The reduction in buckthorn density and height caused by our methods is difficult to compare with the rather limited literature available on buckthorn control. Although one or two mechanical treatments do not reduce buckthorn [19,20,21], our results concur with reports that repeated cutting, mowing, or burning provide some level of buckthorn control [24,25,26]. Herbicides (e.g., glyphosate) have been successful with buckthorn [12,13] and offer an alternative that will likely have lower costs than mechanical methods [17,26].
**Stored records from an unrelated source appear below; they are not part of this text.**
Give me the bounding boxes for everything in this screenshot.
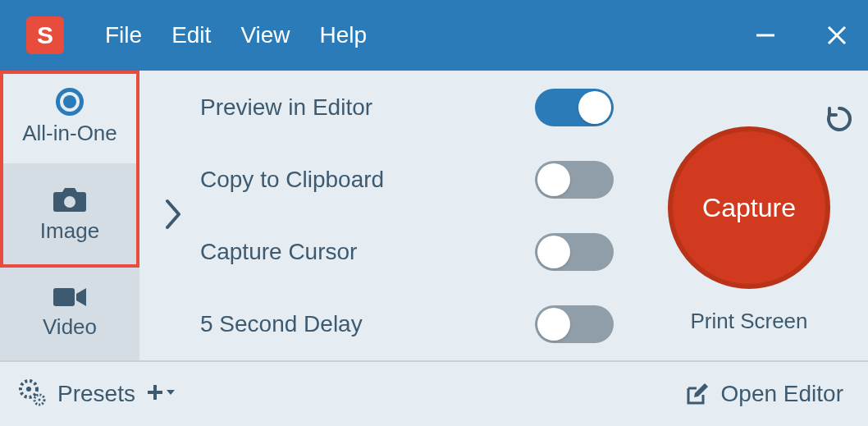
minimize-button[interactable] xyxy=(755,25,776,46)
setting-preview-in-editor: Preview in Editor xyxy=(200,89,630,126)
plus-dropdown-icon xyxy=(147,382,176,402)
capture-hotkey[interactable]: Print Screen xyxy=(690,309,807,334)
reset-button[interactable] xyxy=(825,105,853,136)
open-editor-button[interactable]: Open Editor xyxy=(685,381,843,407)
setting-5-second-delay: 5 Second Delay xyxy=(200,305,630,343)
setting-label: Capture Cursor xyxy=(200,239,535,265)
tab-label: Image xyxy=(40,218,99,244)
setting-label: Copy to Clipboard xyxy=(200,167,535,193)
svg-rect-4 xyxy=(53,288,75,306)
menu-file[interactable]: File xyxy=(105,22,142,48)
presets-button[interactable]: Presets xyxy=(57,381,135,407)
minimize-icon xyxy=(755,25,776,46)
close-icon xyxy=(825,24,848,47)
camera-icon xyxy=(53,186,87,213)
menu-view[interactable]: View xyxy=(240,22,290,48)
chevron-right-icon xyxy=(164,196,182,232)
capture-area: Capture Print Screen xyxy=(630,97,868,334)
tab-label: All-in-One xyxy=(22,121,117,146)
setting-label: 5 Second Delay xyxy=(200,311,535,337)
menu-help[interactable]: Help xyxy=(320,22,368,48)
tab-video[interactable]: Video xyxy=(0,266,139,358)
footer-left: Presets xyxy=(18,378,176,410)
toggle-preview-in-editor[interactable] xyxy=(535,89,614,126)
tab-all-in-one[interactable]: All-in-One xyxy=(0,71,139,163)
svg-point-6 xyxy=(26,387,31,392)
radio-icon xyxy=(56,88,84,116)
app-logo: S xyxy=(26,16,64,54)
capture-button[interactable]: Capture xyxy=(668,126,830,289)
expand-chevron[interactable] xyxy=(139,196,200,236)
open-editor-label: Open Editor xyxy=(721,381,843,407)
settings-panel: Preview in Editor Copy to Clipboard Capt… xyxy=(139,71,868,360)
gear-icon[interactable] xyxy=(18,378,46,410)
open-editor-icon xyxy=(685,382,710,406)
titlebar: S File Edit View Help xyxy=(0,0,868,71)
tab-label: Video xyxy=(43,314,97,340)
setting-label: Preview in Editor xyxy=(200,94,535,121)
svg-point-3 xyxy=(64,196,75,208)
tab-image[interactable]: Image xyxy=(0,163,139,266)
close-button[interactable] xyxy=(825,24,848,47)
setting-copy-to-clipboard: Copy to Clipboard xyxy=(200,161,630,199)
toggle-5-second-delay[interactable] xyxy=(535,305,614,343)
mode-sidebar: All-in-One Image Video xyxy=(0,71,139,360)
capture-button-label: Capture xyxy=(702,193,796,223)
video-icon xyxy=(52,285,88,309)
menu-edit[interactable]: Edit xyxy=(171,22,211,48)
main-menu: File Edit View Help xyxy=(105,22,367,48)
setting-capture-cursor: Capture Cursor xyxy=(200,233,630,271)
footer: Presets Open Editor xyxy=(0,360,868,426)
main-area: All-in-One Image Video Preview in xyxy=(0,71,868,360)
app-logo-letter: S xyxy=(37,21,53,49)
toggle-copy-to-clipboard[interactable] xyxy=(535,161,614,199)
window-controls xyxy=(755,24,848,47)
toggle-capture-cursor[interactable] xyxy=(535,233,614,271)
add-preset-button[interactable] xyxy=(147,382,176,405)
svg-point-8 xyxy=(39,399,41,401)
settings-list: Preview in Editor Copy to Clipboard Capt… xyxy=(200,69,630,363)
undo-icon xyxy=(825,105,853,133)
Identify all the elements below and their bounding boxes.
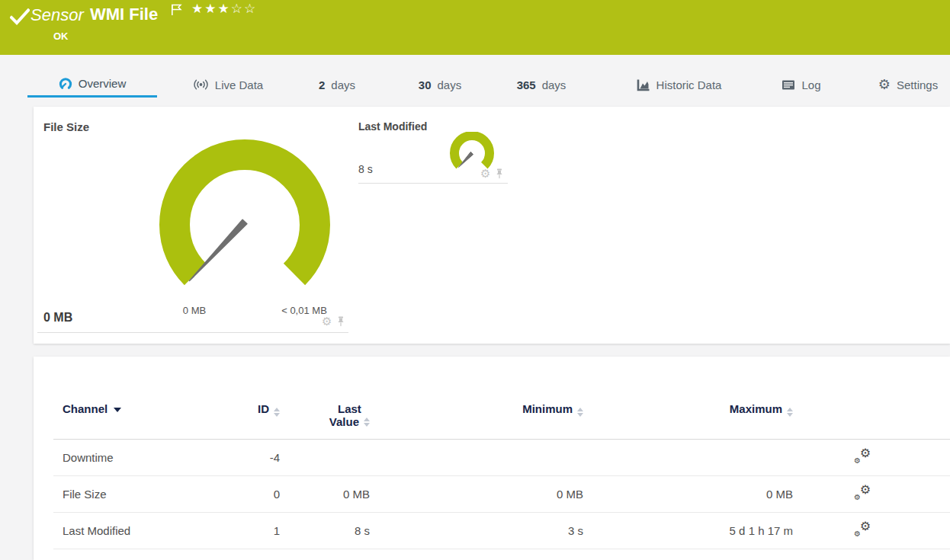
gauge-settings-gear-icon[interactable]: ⚙ — [480, 168, 490, 179]
prtg-sensor-page: Sensor WMI File ★★★☆☆ OK Overview Li — [0, 0, 950, 560]
channel-table: Channel ID Last Value Minimum — [53, 357, 950, 549]
gauge-min-label: 0 MB — [160, 305, 229, 316]
tab-365-days[interactable]: 365 days — [502, 72, 581, 98]
cell-id: 1 — [229, 513, 280, 549]
pin-icon[interactable] — [336, 316, 345, 327]
tab-overview[interactable]: Overview — [27, 72, 157, 98]
tab-settings[interactable]: ⚙ Settings — [870, 72, 946, 98]
channel-settings-gears-icon[interactable]: ⚙⚙ — [854, 486, 871, 500]
gauge-tools: ⚙ — [480, 168, 504, 179]
table-header-row: Channel ID Last Value Minimum — [53, 357, 950, 440]
gauge-icon — [59, 77, 72, 91]
tab-historic-data[interactable]: Historic Data — [624, 72, 734, 98]
sensor-title: WMI File — [90, 5, 158, 24]
sensor-type-label: Sensor — [30, 5, 84, 25]
log-list-icon — [782, 79, 795, 91]
gauges-card: File Size 0 MB < 0,01 MB 0 MB ⚙ Last Mod… — [34, 107, 950, 344]
gauge-current-value: 8 s — [358, 163, 373, 175]
sort-icon — [364, 418, 370, 427]
tab-label: days — [542, 78, 566, 91]
tab-bar: Overview Live Data 2 days 30 days 365 da… — [0, 72, 950, 98]
table-row[interactable]: File Size 0 0 MB 0 MB 0 MB ⚙⚙ — [53, 476, 950, 513]
settings-gear-icon: ⚙ — [878, 78, 891, 91]
cell-last-value: 0 MB — [280, 476, 370, 513]
cell-channel[interactable]: File Size — [53, 476, 229, 513]
column-header-minimum[interactable]: Minimum — [370, 357, 583, 440]
flag-icon[interactable] — [171, 4, 182, 16]
panel-divider — [37, 332, 348, 333]
tab-label: Live Data — [215, 78, 263, 91]
sensor-header: Sensor WMI File ★★★☆☆ OK — [0, 0, 950, 55]
gauge-max-label: < 0,01 MB — [262, 305, 346, 316]
sensor-status-badge: OK — [53, 30, 69, 42]
tab-label: days — [438, 78, 462, 91]
sort-icon — [274, 408, 280, 417]
cell-last-value — [280, 440, 370, 476]
stars-filled: ★★★ — [191, 2, 231, 16]
gauge-title: File Size — [43, 120, 89, 133]
tab-30-days[interactable]: 30 days — [406, 72, 473, 98]
file-size-gauge — [159, 139, 331, 306]
tab-label: Settings — [897, 78, 938, 91]
column-header-id[interactable]: ID — [229, 357, 280, 440]
area-chart-icon — [637, 78, 650, 91]
column-header-channel[interactable]: Channel — [53, 357, 229, 440]
cell-maximum: 0 MB — [583, 476, 793, 513]
channel-table-card: Channel ID Last Value Minimum — [34, 357, 950, 560]
table-row[interactable]: Downtime -4 ⚙⚙ — [53, 440, 950, 476]
tab-log[interactable]: Log — [772, 72, 830, 98]
pin-icon[interactable] — [495, 168, 504, 179]
tab-label: Log — [801, 78, 820, 91]
priority-stars[interactable]: ★★★☆☆ — [191, 1, 257, 17]
cell-minimum: 3 s — [370, 513, 583, 549]
tab-number: 2 — [319, 78, 325, 91]
tab-label: days — [331, 78, 355, 91]
tab-label: Historic Data — [656, 78, 722, 91]
panel-divider — [358, 183, 508, 184]
cell-id: -4 — [229, 440, 280, 476]
channel-settings-gears-icon[interactable]: ⚙⚙ — [854, 523, 871, 536]
tab-number: 30 — [419, 78, 432, 91]
tab-2-days[interactable]: 2 days — [307, 72, 367, 98]
sort-caret-down-icon — [114, 408, 121, 412]
sort-icon — [577, 408, 583, 417]
gauge-settings-gear-icon[interactable]: ⚙ — [322, 315, 332, 327]
sort-icon — [787, 408, 793, 417]
cell-channel[interactable]: Downtime — [53, 440, 229, 476]
gauge-current-value: 0 MB — [43, 311, 72, 325]
live-broadcast-icon — [193, 78, 209, 91]
table-row[interactable]: Last Modified 1 8 s 3 s 5 d 1 h 17 m ⚙⚙ — [53, 513, 950, 549]
channel-settings-gears-icon[interactable]: ⚙⚙ — [854, 450, 871, 463]
stars-empty: ☆☆ — [231, 2, 257, 16]
gauge-tools: ⚙ — [322, 315, 345, 327]
cell-minimum: 0 MB — [370, 476, 583, 513]
tab-label: Overview — [79, 77, 127, 90]
column-header-maximum[interactable]: Maximum — [583, 357, 793, 440]
tab-live-data[interactable]: Live Data — [181, 72, 274, 98]
cell-minimum — [370, 440, 583, 476]
status-ok-check-icon — [10, 8, 30, 25]
column-header-last-value[interactable]: Last Value — [280, 357, 370, 440]
tab-number: 365 — [517, 78, 536, 91]
cell-maximum — [583, 440, 793, 476]
cell-id: 0 — [229, 476, 280, 513]
cell-last-value: 8 s — [280, 513, 370, 549]
gauge-title: Last Modified — [358, 120, 427, 133]
cell-maximum: 5 d 1 h 17 m — [583, 513, 793, 549]
cell-channel[interactable]: Last Modified — [53, 513, 229, 549]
Ultimately, whether or not one chooses to manage buckthorn—and what control method one chooses should they decide to manage—depends on the (1) values identified by the landowner; (2) effectiveness of the method in realizing those values; and (3) cost of the method. Based on current costs and the return on eastern white pine timber in today’s market, it is questionable whether mechanical control would be cost effective if only timber values were considered. Inclusion of values associated with wildlife, biodiversity, and aesthetics, however, may influence a landowner’s perspective.

4.4. Future Research

Our study was limited to one forest type and one site with particular soil characteristics and climate. To assess the generality of our findings, the study should be repeated in other forest types and at sites with different limiting factors. There are no long-term studies of glossy buckthorn effects on pine and our report provides a limited time frame (five years) for evaluating plant responses to buckthorn and logging treatments. Extending this window will allow more definitive assessment of impacts and we plan to monitor our plots for several more years. Only widely replicated, long-term studies of invasive plant impact and control can inform development of best management practices required by land managers and, increasingly, by government, e.g., [34]. Future research on buckthorn should also quantify the costs of control methods.